A multimedia database system stores and manages a large collection of multimedia data, such as audio, video, image, graphics, speech, text, document, and hypertext data, which contain text, text markups, and linkages. Multimedia database systems are increasingly common owing to the popular use of audio video equipment, digital cameras, CD-ROMs, and the Internet. Typical multimedia database systems include NASA’s EOS (Earth Observation System), various kinds of image and audio-video databases, and Internet databases.

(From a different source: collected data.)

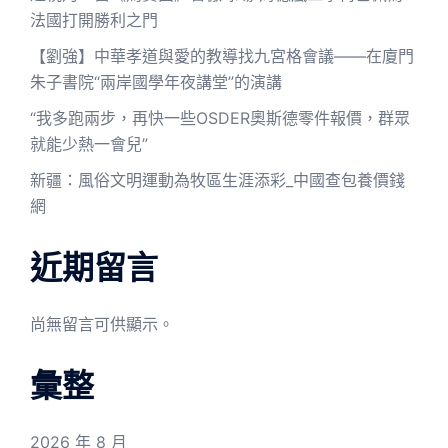
法國打開勝利之門
【劉強】中華孝道與愛的教導找九宮格會議——在廈門
朱子書院“兩岸國學年夜講堂”的演講
“我多跑兩步，再快一些OSDER奧斯德零件報價，群眾
就能少熱一會兒”
新疆：風俗文明運動為牧區生涯添彩_中國查包養價錢
網
近期留言
尚無留言可供顯示。
彙整
2026 年 8 月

Mining Associations in Multimedia Data

“What kinds of associations can be mined in multimedia data?” Association rules involving multimedia objects can be mined in image and video databases. At least three categories can be observed:

Associations between image content and non-image content features: A rule like “If at least 50% of the upper part of the picture is blue, then it is likely to represent sky” belongs to this category since it links the image content to the keyword sky.

Associations among image contents that are not related to spatial relationships: A rule like “If a picture contains two blue squares, then it is likely to contain one red circle as well” belongs to this category since the associations are all regarding image contents.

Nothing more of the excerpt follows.